» **Directions**: What's needed is an exact retyping of the lines from the start of the listing up to and including the line with "Psychosomatic medicine", minus any pictures.

» **Record excerpts**:

'''

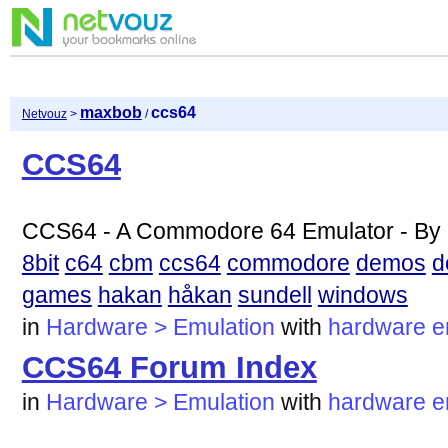
maxbob
ccs64
Netvouz
>
/
CCS64
CCS64 - A Commodore 64 Emulator - By 
8bit
c64
cbm
ccs64
commodore
demos
d
games
hakan
håkan
sundell
windows
in
Hardware > Emulation
with
hardware
e
CCS64 Forum Index
in
Hardware > Emulation
with
hardware
e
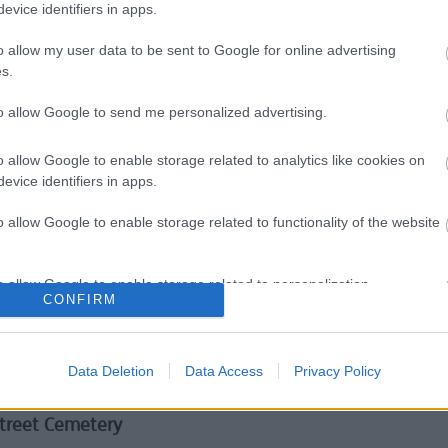
evice identifiers in apps.
nts and resources
o allow my user data to be sent to Google for online advertising
uling
s.
to allow Google to send me personalized advertising.
ic Abuse & Violence Against Women & Girls
o allow Google to enable storage related to analytics like cookies on
evice identifiers in apps.
ic Homicide Review
o allow Google to enable storage related to functionality of the website
 preloved items
ad your prospectus now!
o allow Google to enable storage related to personalization.
CONFIRM
 and sewers
o allow Google to enable storage related to security, including
 Usage
cation functionality and fraud prevention, and other user protection.
Data Deletion
Data Access
Privacy Policy
d kerbs
treet Cemetery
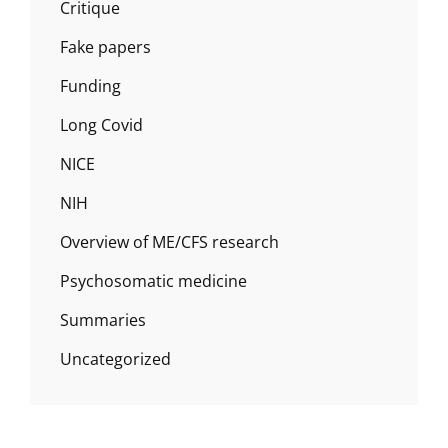
Critique
Fake papers
Funding
Long Covid
NICE
NIH
Overview of ME/CFS research
Psychosomatic medicine
Summaries
Uncategorized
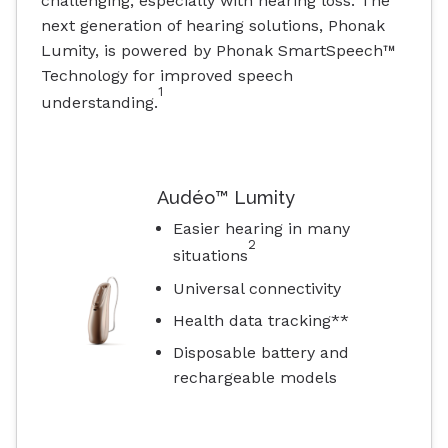
challenging, especially with hearing loss. The
next generation of hearing solutions, Phonak
Lumity, is powered by Phonak SmartSpeech™
Technology for improved speech
1
understanding.
Audéo™ Lumity
Easier hearing in many
2
situations
Universal connectivity
Health data tracking**
Disposable battery and
rechargeable models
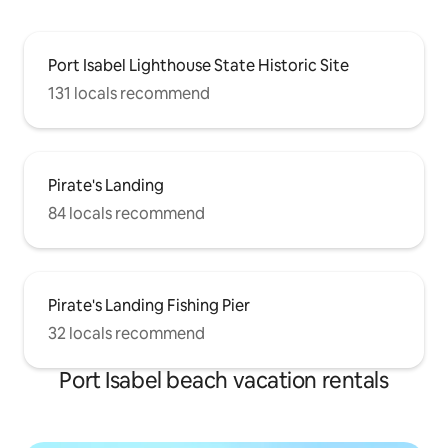
Port Isabel Lighthouse State Historic Site
131 locals recommend
Pirate's Landing
84 locals recommend
Pirate's Landing Fishing Pier
32 locals recommend
Port Isabel beach vacation rentals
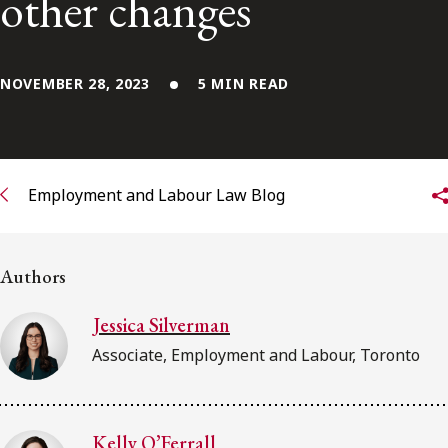
other changes
Subscribe to receive our latest insights
NOVEMBER 28, 2023
5 MIN READ
Subscribe to Osler Insights
Employment and Labour Law Blog
Authors
Jessica Silverman
Associate, Employment and Labour, Toronto
Kelly O’Ferrall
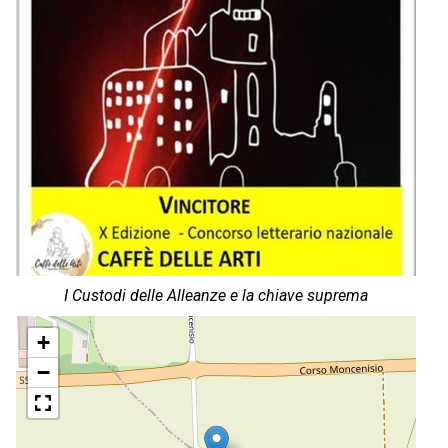
I Custodi delle Alleanze e la chiave suprema
+
−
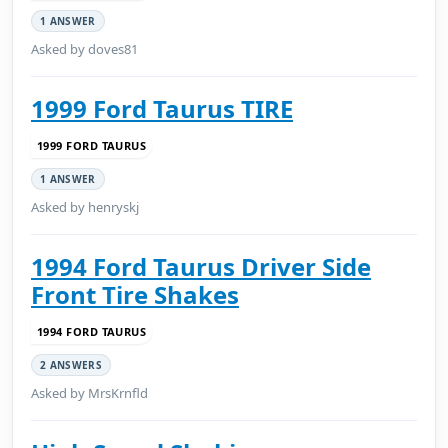
1 ANSWER
Asked by doves81
1999 Ford Taurus TIRE
1999 FORD TAURUS
1 ANSWER
Asked by henryskj
1994 Ford Taurus Driver Side
Front Tire Shakes
1994 FORD TAURUS
2 ANSWERS
Asked by MrsKrnfld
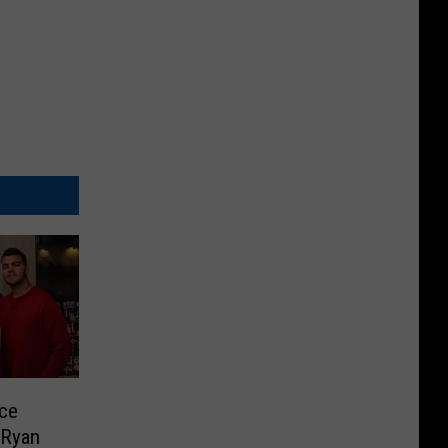
nce
 Ryan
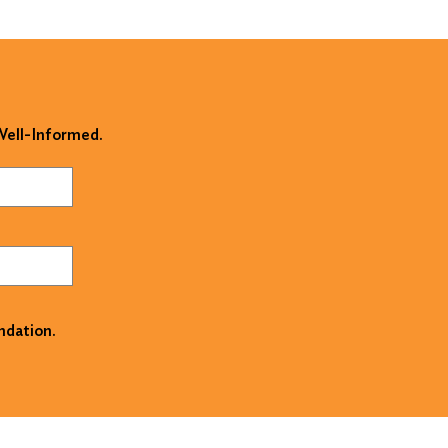
 Well-Informed.
ndation.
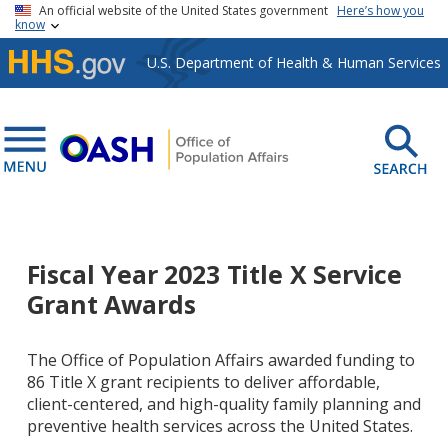
Skip to main content
An official website of the United States government
Here’s how you
know
U.S. Department of Health & Human Services
Fiscal Year 2023 Title X Service
Grant Awards
The Office of Population Affairs awarded funding to
86 Title X grant recipients to deliver affordable,
client-centered, and high-quality family planning and
preventive health services across the United States.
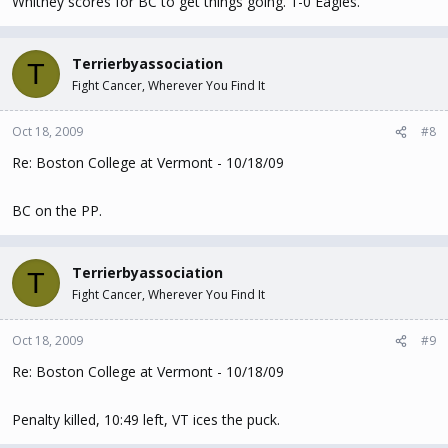
Whitney scores for BC to get things going. 1-0 Eagles.
Terrierbyassociation
T
Fight Cancer, Wherever You Find It
Oct 18, 2009
#8
Re: Boston College at Vermont - 10/18/09
BC on the PP.
Terrierbyassociation
T
Fight Cancer, Wherever You Find It
Oct 18, 2009
#9
Re: Boston College at Vermont - 10/18/09
Penalty killed, 10:49 left, VT ices the puck.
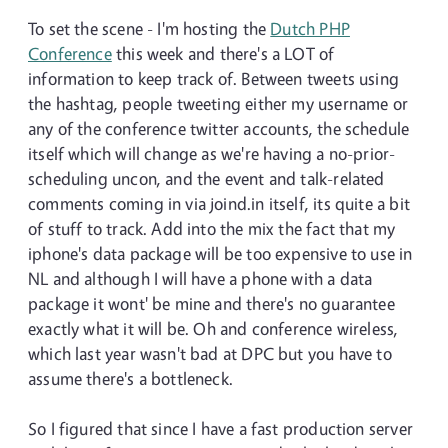
To set the scene - I'm hosting the
Dutch PHP
Conference
this week and there's a LOT of
information to keep track of. Between tweets using
the hashtag, people tweeting either my username or
any of the conference twitter accounts, the schedule
itself which will change as we're having a no-prior-
scheduling uncon, and the event and talk-related
comments coming in via joind.in itself, its quite a bit
of stuff to track. Add into the mix the fact that my
iphone's data package will be too expensive to use in
NL and although I will have a phone with a data
package it wont' be mine and there's no guarantee
exactly what it will be. Oh and conference wireless,
which last year wasn't bad at DPC but you have to
assume there's a bottleneck.
So I figured that since I have a fast production server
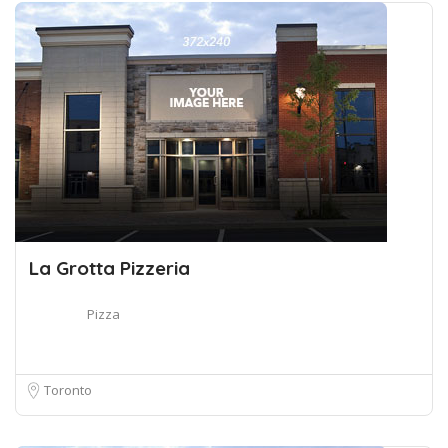
La Grotta Pizzeria
Pizza
Toronto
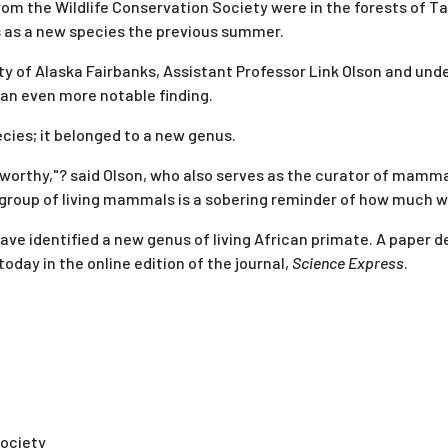
rom the Wildlife Conservation Society were in the forests of Ta
s as a new species the previous summer.
sity of Alaska Fairbanks, Assistant Professor Link Olson and un
 an even more notable finding.
cies; it belonged to a new genus.
worthy,"? said Olson, who also serves as the curator of mamma
 group of living mammals is a sobering reminder of how much we 
 have identified a new genus of living African primate. A paper d
oday in the online edition of the journal,
Science Express
.
Society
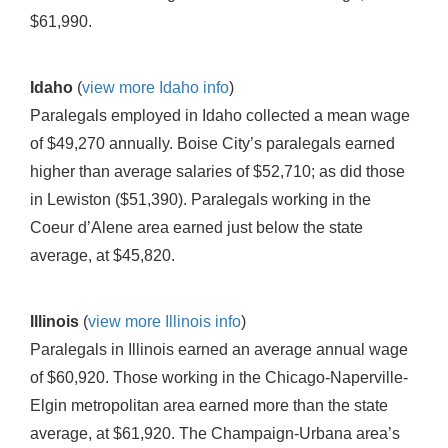
$61,990.
Idaho
(
view more Idaho info
)
Paralegals employed in Idaho collected a mean wage
of $49,270 annually. Boise City’s paralegals earned
higher than average salaries of $52,710; as did those
in Lewiston ($51,390). Paralegals working in the
Coeur d’Alene area earned just below the state
average, at $45,820.
Illinois
(
view more Illinois info
)
Paralegals in Illinois earned an average annual wage
of $60,920. Those working in the Chicago-Naperville-
Elgin metropolitan area earned more than the state
average, at $61,920. The Champaign-Urbana area’s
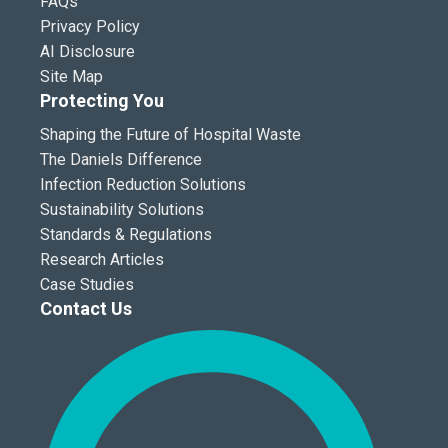
FAQs
Privacy Policy
AI Disclosure
Site Map
Protecting You
Shaping the Future of Hospital Waste
The Daniels Difference
Infection Reduction Solutions
Sustainability Solutions
Standards & Regulations
Research Articles
Case Studies
Contact Us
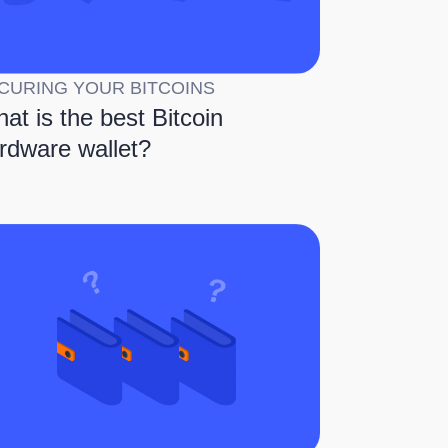
CURING YOUR BITCOINS
at is the best Bitcoin
rdware wallet?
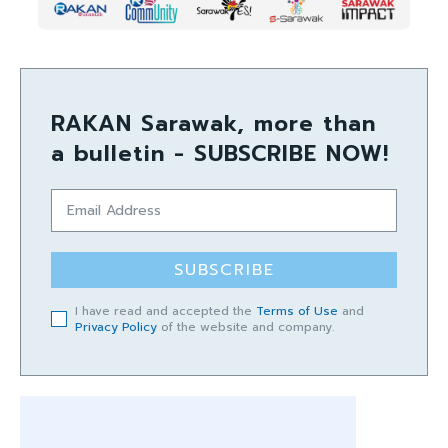
RAKAN Sarawak, more than
a bulletin - SUBSCRIBE NOW!
SUBSCRIBE
I have read and accepted the
Terms of Use
and
Privacy Policy
of the website and company.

'''

» **Expected answer**:
maxbob
ccs64
Netvouz
>
/
CCS64
CCS64 - A Commodore 64 Emulator - By 
8bit
c64
cbm
ccs64
commodore
demos
d
games
hakan
håkan
sundell
windows
in
Hardware > Emulation
with
hardware
e
CCS64 Forum Index
in
Hardware > Emulation
with
hardware
e
evice identifiers in apps.
nts and resources
o allow my user data to be sent to Google for online advertising
uling
s.
to allow Google to send me personalized advertising.
ic Abuse & Violence Against Women & Girls
o allow Google to enable storage related to analytics like cookies on
evice identifiers in apps.
ic Homicide Review
o allow Google to enable storage related to functionality of the website
 preloved items
ad your prospectus now!
o allow Google to enable storage related to personalization.
CONFIRM
 and sewers
o allow Google to enable storage related to security, including
 Usage
cation functionality and fraud prevention, and other user protection.
Data Deletion
Data Access
Privacy Policy
d kerbs
treet Cemetery
Critique
Fake papers
Funding
Long Covid
NICE
NIH
Overview of ME/CFS research
Psychosomatic medicine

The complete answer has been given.